Since being back on US soil, his life has been a media blitz. He has been interviewed many times over, drops increasingly provocative skits on YouTube and has a biography being written by George Jung, a Boston-born felon who was part of the Medellin cartel, responsible for 89 per cent of the cocaine smuggled into the US in the 1970s and 80s.

Why Jung?

“I didn’t pick him, my publicist did. I would not have even had a biography, but I was convinced one should have one given the events of last year. Plus, he’s an excellent writer; his style is so poetic.”

McAfee has now settled in Portland, Oregon, with Dyson. For the first time, he may genuinely be broke. The assets he liquidated after the Gilson lawsuit are stuck in Belize.

“Those are gone,” he says, matter of factly. “People tell me to get a lawyer, but that’s not the way the world works there. For example, the Belizean prime minister nationalised the telecoms company which was owned by Lord Ashcroft [the British Conservative peer, who holds dual British and Belizean nationality]. He went to court to get it back and the prime minister refused and sent the army in to prevent Ashcroft from gaining control.”

Once the world’s richest programmer, now in his twilight years, McAfee has a new Big Idea: the D-Central – a mobile phone-sized device that Americans can buy for US$100 to stop the National Security Agency spying on them.

“It basically creates a stealth network under the internet so you can continue doing whatever you’re doing, but with a secure connection.” He says a prototype will be ready in six months. “It’s impossible for me to retire,” he says, confessing to sleeping just four hours a night.

That sleep may decrease further. Last month, Faull’s family announced they were suing McAfee. The legal action says McAfee either committed the killing or ordered the murder. Two of his girlfriends have also been named as “possible agents”.

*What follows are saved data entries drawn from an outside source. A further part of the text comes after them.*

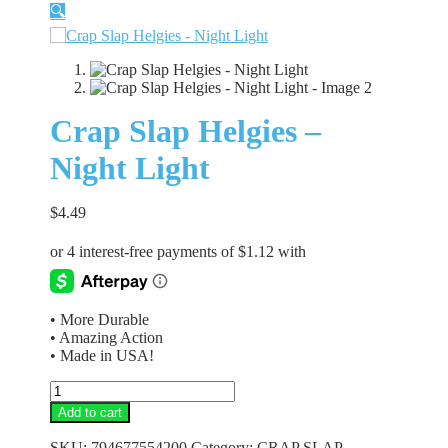
🔍
Crap Slap Helgies –
Night Light
$
4.49
• More Durable
• Amazing Action
• Made in USA!
Crap
Slap
Add to cart
Helgies
-
SKU:
794677554200
Category:
CRAP SLAP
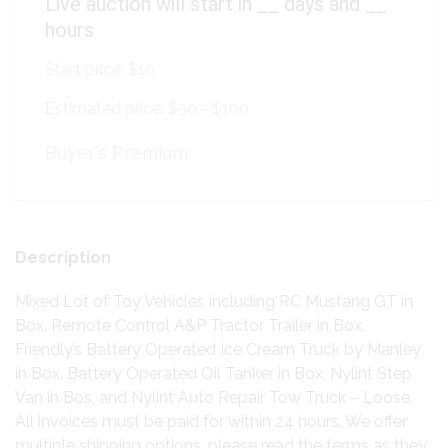
Live auction will start in
__
days and
__
hours
Start price:
$10
Estimated price:
$50 - $100
Buyer's Premium:
Description
Mixed Lot of Toy Vehicles including RC Mustang GT in
Box, Remote Control A&P Tractor Trailer in Box,
Friendly’s Battery Operated Ice Cream Truck by Manley
in Box, Battery Operated Oil Tanker in Box, Nylint Step
Van in Bos, and Nylint Auto Repair Tow Truck – Loose.
All invoices must be paid for within 24 hours. We offer
multiple shipping options, please read the terms as they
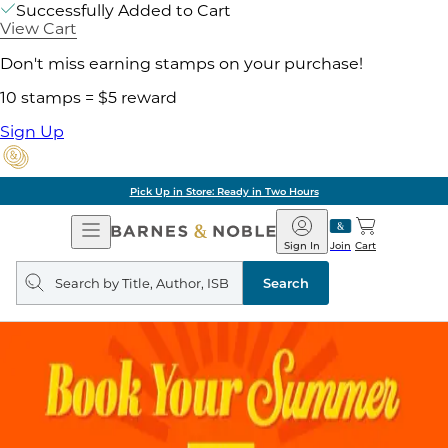
Successfully Added to Cart
View Cart
Don't miss earning stamps on your purchase!
10 stamps = $5 reward
Sign Up
Pick Up in Store: Ready in Two Hours
Open
Barnes
Navigation
&
Sign In
Join
Cart
Noble
Search
query
Search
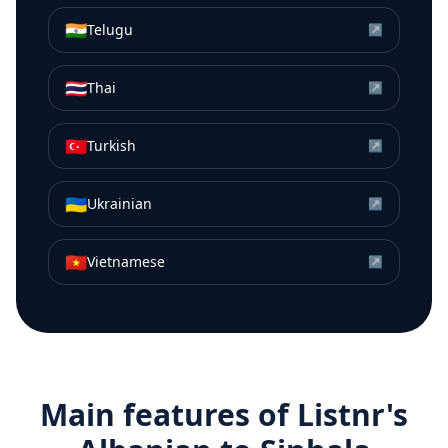
🇮🇳
Telugu
↗
🇹🇭
Thai
↗
🇹🇷
Turkish
↗
🇺🇦
Ukrainian
↗
🇻🇳
Vietnamese
↗
Main features of Listnr's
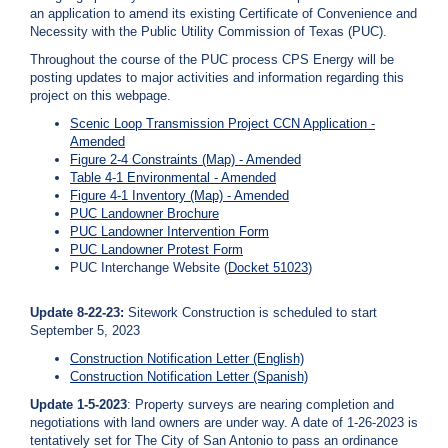
c
an application to amend its existing Certificate of Convenience and
y
Necessity with the Public Utility Commission of Texas (PUC).
?
Throughout the course of the PUC process CPS Energy will be
C
posting updates to major activities and information regarding this
a
project on this webpage.
l
Scenic Loop Transmission Project CCN Application -
l
Amended
2
Figure 2-4 Constraints (Map) - Amended
1
Table 4-1 Environmental - Amended
0
Figure 4-1 Inventory (Map) - Amended
PUC Landowner Brochure
-
PUC Landowner Intervention Form
3
PUC Landowner Protest Form
5
PUC Interchange Website (
Docket 51023
)
3
Update 8-22-23:
Sitework Construction is scheduled to start
-
September 5, 2023
4
Construction Notification Letter (English)
3
Construction Notification Letter (Spanish)
5
Update 1-5-2023
: Property surveys are nearing completion and
7
negotiations with land owners are under way. A date of 1-26-2023 is
tentatively set for The City of San Antonio to pass an ordinance
B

McAfee has said he will answer questioning in the US, but “no ma’am, I will never return to Belize”.

“Boy, I do live an exciting life,” he chuckles. “It’s too exciting, sometimes.

But that happens if you live on the edge, which I like to do because that’s where most discoveries are made. I’m a curious person, but sometimes I fall off. Like in Belize, I went too far.

“But this is my life. It’s a true story, and there’s even more to it than even the world knows.”